I disagree on empirical grounds. Altman is a snake, but even he agreed that GPT-4o was concerningly sycophantic, and removed it, while framing 5 as less sycophantic. This caused a revolt by giga-fried 4o addicts, and he relented. Of course, the objections were also more general, I was personally annoyed by the sudden deprecation of 4.1 and o3, and the reduced rate limits, which many other people objected to.

Consider this:

Would you pay more for a therapist or a nuclear engineer (presuming you had any use for the latter)? LLM companies are desperately fighting to move up the value chain, they all want to sell their models as equivalent in performance to PhD candidates, or independent agents capable of doing high value knowledge work. That's what brings in the big bucks from other businesses or HNWIs who will pay >$200/m for pro plans. Having a buddy to chat to definitely brings in money, but it's a rounding error in comparison.

They want to make money from both markets, but one just makes way more sense to focus on. Especially since people will prefer intelligent + sycophantic to less intelligent + equal amounts of sycophancy.

LLM companies are desperately fighting to move up the value chain, they all want to sell their models as equivalent in performance to PhD candidates, or independent agents capable of doing high value knowledge work.
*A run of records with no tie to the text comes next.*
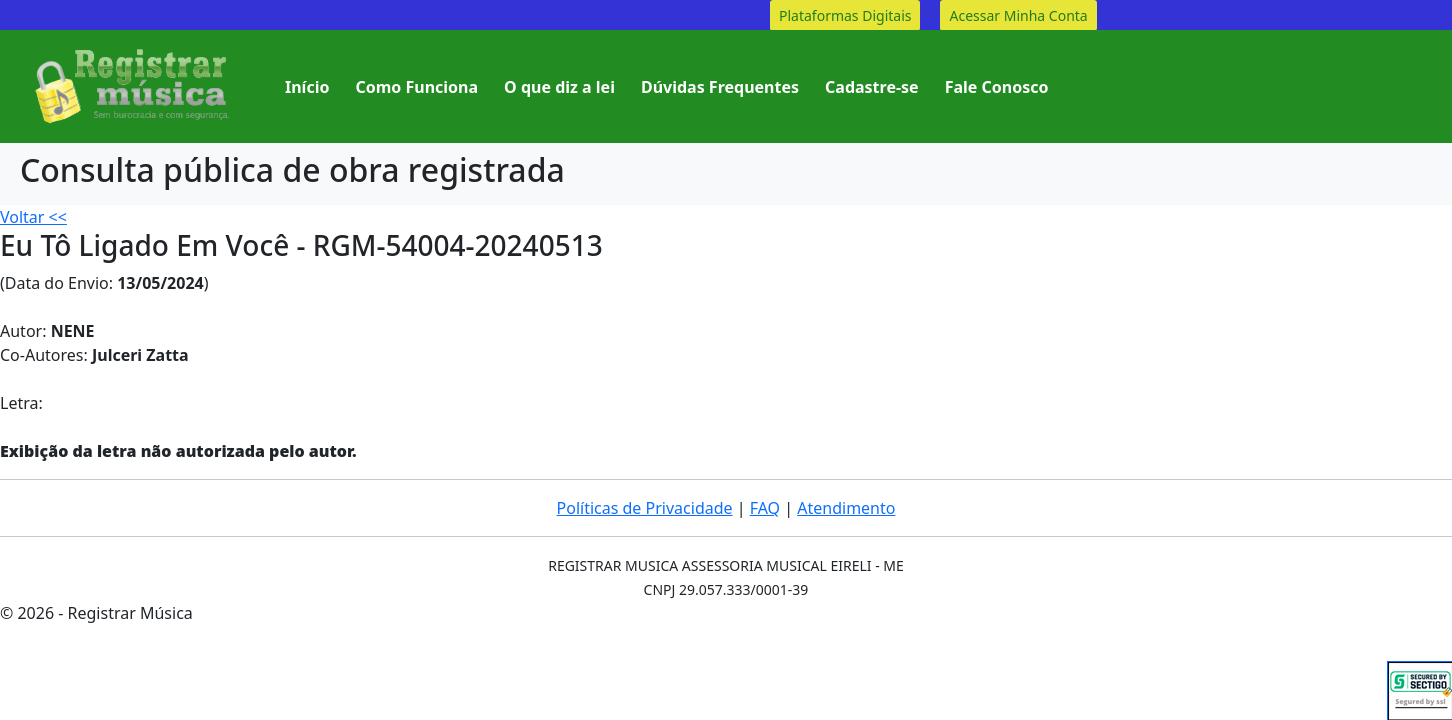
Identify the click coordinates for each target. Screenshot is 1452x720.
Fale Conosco (997, 87)
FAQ (765, 508)
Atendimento (846, 508)
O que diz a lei (559, 87)
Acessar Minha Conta (1018, 15)
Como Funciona (416, 87)
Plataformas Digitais (845, 15)
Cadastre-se (872, 87)
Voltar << (33, 217)
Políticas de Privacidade (645, 508)
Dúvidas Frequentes (720, 87)
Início (307, 87)
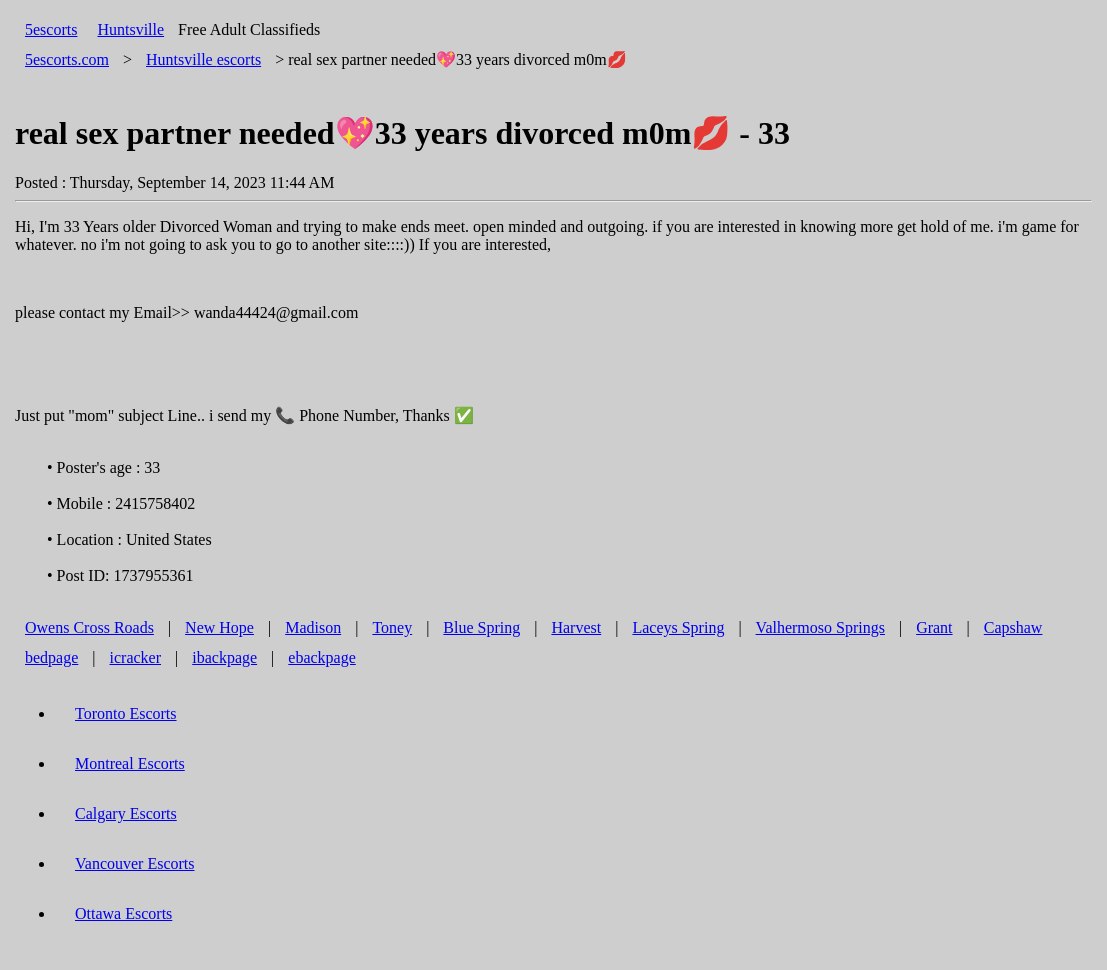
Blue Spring (481, 627)
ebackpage (322, 657)
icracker (136, 657)
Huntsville (130, 29)
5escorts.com (67, 59)
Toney (392, 627)
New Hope (219, 627)
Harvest (576, 627)
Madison (313, 627)
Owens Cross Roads (89, 627)
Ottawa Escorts (123, 913)
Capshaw (1013, 627)
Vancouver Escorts (135, 863)
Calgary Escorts (126, 813)
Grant (934, 627)
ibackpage (224, 657)
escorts (203, 59)
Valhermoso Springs (820, 627)
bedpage (51, 657)
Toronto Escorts (126, 713)
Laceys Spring (678, 627)
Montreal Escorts (130, 763)
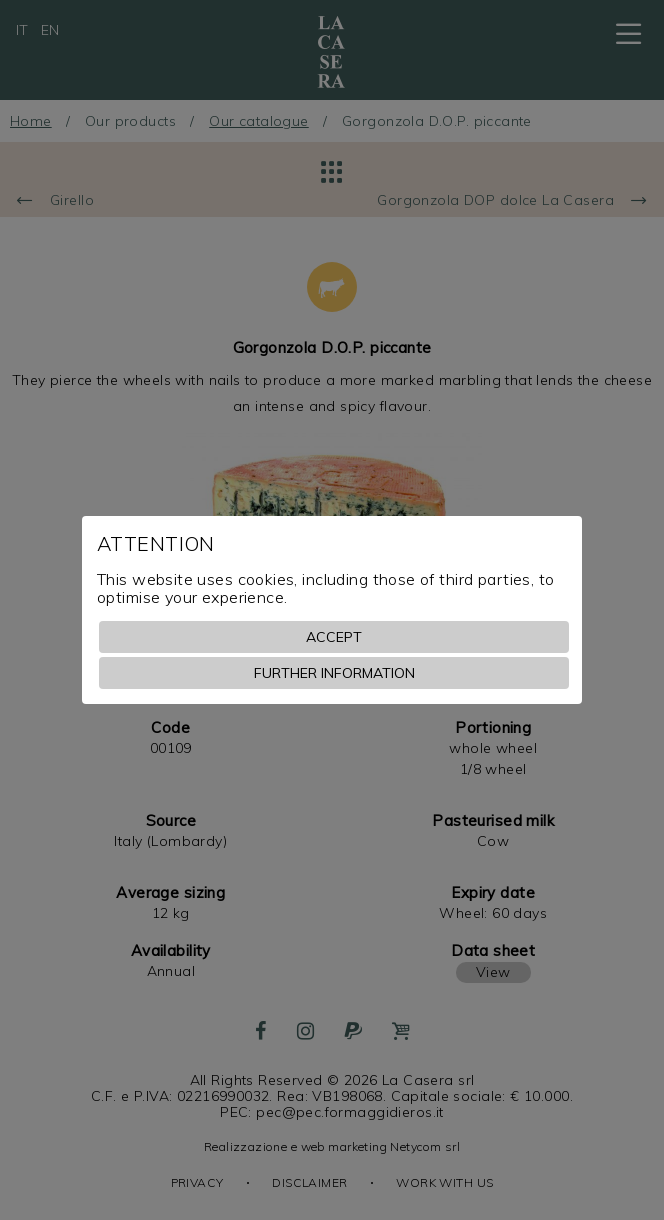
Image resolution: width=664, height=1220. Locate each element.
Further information (334, 673)
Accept (334, 637)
I donno man. How much value is there really here? Unless you just let'r rip and see what happens, all those LLMs doing PhD level knowledge work will need to be overseen still by PhD level knowledge workers to check for veracity and hallucinations. It runs into a bit of the "How does a stupid writer depict a smart villain" problem.

And as for the companies that decide let'r rip without adequate oversight, well... I can't venture to guess. Really playing with fire there.

There is probably perfectly adequate shareholder value in getting a billion lonely midwits to pay $10/month rising to $inf/month in the way of all silicon valley service models, and keeping them hooked with the LLM equivalent of tokenized language loot boxes. I'd wager its even the more significant hill to climb for shareholder value.

Fair points, but verification is usually way cheaper than generation. If one actual human PhD can monitor a dozen AI agents, it is plausible that the value prop makes sense.

In a lot of tasks, including AI research and coding, you can also automate the verification process. Does the code compile and pass all tests? Does the new proposed optimizer beat Adam or Muon on a toy run?

There is probably perfectly adequate shareholder value in getting a billion lonely midwits to pay $10/month rising to $inf/month in the way of all silicon valley service models, and keeping them hooked with the LLM equivalent of tokenized language loot boxes. I'd wager its even the more significant hill to climb for shareholder value.

That might be true today (and tomorrow, or next year), but the companies are betting hard on their models being capable of doing much more, and hence getting paying customers willing to shell out more. The true goal is recursive self-improvement, and the belief that this has far more dollars associated with it than even capturing all the money on earth today. Of course, they need market share and ongoing revenue to justify the investments to get there, which is why you can buy in relatively cheap. Competition also keeps them mostly honest, OAI would probably be charging a great deal more or gatekeeping their best if Google or Anthropic weren't around.

Fair points, but verification is usually way cheaper than generation.

Not if P = NP

Fair points, but verification is usually way cheaper than generation. If one actual human PhD can monitor a dozen AI agents, it is plausible that the value prop makes sense.

Not necessarily! It's an adage among programmers that reviewing somebody else's code is often harder than making your own, because you have to figure it all out and then try to create some ideal version in your head and mesh the two together.

It's actually a big issue with vibe-coding - I end up with a codebase I don't understand and then have to do the work of figuring out the framework for myself anyway.